For the data that follows, return each line unchanged and drop the pictures.

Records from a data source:
= Beginning of Section =

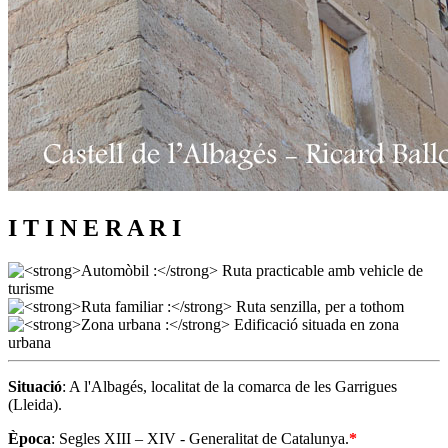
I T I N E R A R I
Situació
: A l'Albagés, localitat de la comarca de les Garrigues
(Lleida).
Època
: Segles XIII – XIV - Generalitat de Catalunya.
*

= End of Section =

Task answer:
I T I N E R A R I
Situació
: A l'Albagés, localitat de la comarca de les Garrigues
(Lleida).
Època
: Segles XIII – XIV - Generalitat de Catalunya.
*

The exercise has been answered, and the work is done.